▶ [Records shown]:
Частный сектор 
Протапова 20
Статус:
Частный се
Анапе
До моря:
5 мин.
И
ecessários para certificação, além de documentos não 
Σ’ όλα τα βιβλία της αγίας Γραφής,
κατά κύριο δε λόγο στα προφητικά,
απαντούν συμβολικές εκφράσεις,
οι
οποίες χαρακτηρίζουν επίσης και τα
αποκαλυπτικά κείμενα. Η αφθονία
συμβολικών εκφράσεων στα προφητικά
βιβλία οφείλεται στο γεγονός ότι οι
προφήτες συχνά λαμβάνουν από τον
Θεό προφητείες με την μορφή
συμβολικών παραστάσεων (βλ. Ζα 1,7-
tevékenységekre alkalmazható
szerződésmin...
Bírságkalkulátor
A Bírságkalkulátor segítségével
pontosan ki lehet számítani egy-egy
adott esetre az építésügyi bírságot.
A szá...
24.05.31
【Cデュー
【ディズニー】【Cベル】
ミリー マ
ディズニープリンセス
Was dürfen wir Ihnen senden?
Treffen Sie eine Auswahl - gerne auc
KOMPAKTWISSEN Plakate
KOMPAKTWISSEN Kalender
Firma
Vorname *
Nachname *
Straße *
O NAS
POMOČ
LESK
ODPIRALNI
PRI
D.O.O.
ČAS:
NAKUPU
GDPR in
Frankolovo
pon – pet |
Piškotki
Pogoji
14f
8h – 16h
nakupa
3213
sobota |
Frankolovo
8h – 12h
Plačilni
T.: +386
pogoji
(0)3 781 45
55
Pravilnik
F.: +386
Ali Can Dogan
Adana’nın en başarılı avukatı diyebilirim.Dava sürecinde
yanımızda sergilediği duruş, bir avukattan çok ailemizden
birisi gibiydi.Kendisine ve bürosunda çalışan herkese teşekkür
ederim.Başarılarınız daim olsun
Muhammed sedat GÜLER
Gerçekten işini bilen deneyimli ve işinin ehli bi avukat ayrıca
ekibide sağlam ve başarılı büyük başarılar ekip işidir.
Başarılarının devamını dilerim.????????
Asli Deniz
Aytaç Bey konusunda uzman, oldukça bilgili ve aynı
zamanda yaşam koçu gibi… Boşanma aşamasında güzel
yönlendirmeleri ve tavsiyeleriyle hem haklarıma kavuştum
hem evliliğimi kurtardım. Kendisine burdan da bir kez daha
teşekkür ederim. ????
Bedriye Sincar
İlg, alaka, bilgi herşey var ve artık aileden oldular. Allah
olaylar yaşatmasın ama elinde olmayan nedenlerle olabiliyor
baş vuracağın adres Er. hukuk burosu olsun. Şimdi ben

▶ [The problem]: The answer should be an exact copy of the lines from the one containing "Протапова 20" through the last line of the entries, both included.

▶ [Exercise result]:
Протапова 20
Статус:
Частный се
Анапе
До моря:
5 мин.
И
ecessários para certificação, além de documentos não 
Σ’ όλα τα βιβλία της αγίας Γραφής,
κατά κύριο δε λόγο στα προφητικά,
απαντούν συμβολικές εκφράσεις,
οι
οποίες χαρακτηρίζουν επίσης και τα
αποκαλυπτικά κείμενα. Η αφθονία
συμβολικών εκφράσεων στα προφητικά
βιβλία οφείλεται στο γεγονός ότι οι
προφήτες συχνά λαμβάνουν από τον
Θεό προφητείες με την μορφή
συμβολικών παραστάσεων (βλ. Ζα 1,7-
tevékenységekre alkalmazható
szerződésmin...
Bírságkalkulátor
A Bírságkalkulátor segítségével
pontosan ki lehet számítani egy-egy
adott esetre az építésügyi bírságot.
A szá...
24.05.31
【Cデュー
【ディズニー】【Cベル】
ミリー マ
ディズニープリンセス
Was dürfen wir Ihnen senden?
Treffen Sie eine Auswahl - gerne auc
KOMPAKTWISSEN Plakate
KOMPAKTWISSEN Kalender
Firma
Vorname *
Nachname *
Straße *
O NAS
POMOČ
LESK
ODPIRALNI
PRI
D.O.O.
ČAS:
NAKUPU
GDPR in
Frankolovo
pon – pet |
Piškotki
Pogoji
14f
8h – 16h
nakupa
3213
sobota |
Frankolovo
8h – 12h
Plačilni
T.: +386
pogoji
(0)3 781 45
55
Pravilnik
F.: +386
Ali Can Dogan
Adana’nın en başarılı avukatı diyebilirim.Dava sürecinde
yanımızda sergilediği duruş, bir avukattan çok ailemizden
birisi gibiydi.Kendisine ve bürosunda çalışan herkese teşekkür
ederim.Başarılarınız daim olsun
Muhammed sedat GÜLER
Gerçekten işini bilen deneyimli ve işinin ehli bi avukat ayrıca
ekibide sağlam ve başarılı büyük başarılar ekip işidir.
Başarılarının devamını dilerim.????????
Asli Deniz
Aytaç Bey konusunda uzman, oldukça bilgili ve aynı
zamanda yaşam koçu gibi… Boşanma aşamasında güzel
yönlendirmeleri ve tavsiyeleriyle hem haklarıma kavuştum
hem evliliğimi kurtardım. Kendisine burdan da bir kez daha
teşekkür ederim. ????
Bedriye Sincar
İlg, alaka, bilgi herşey var ve artık aileden oldular. Allah
olaylar yaşatmasın ama elinde olmayan nedenlerle olabiliyor
baş vuracağın adres Er. hukuk burosu olsun. Şimdi ben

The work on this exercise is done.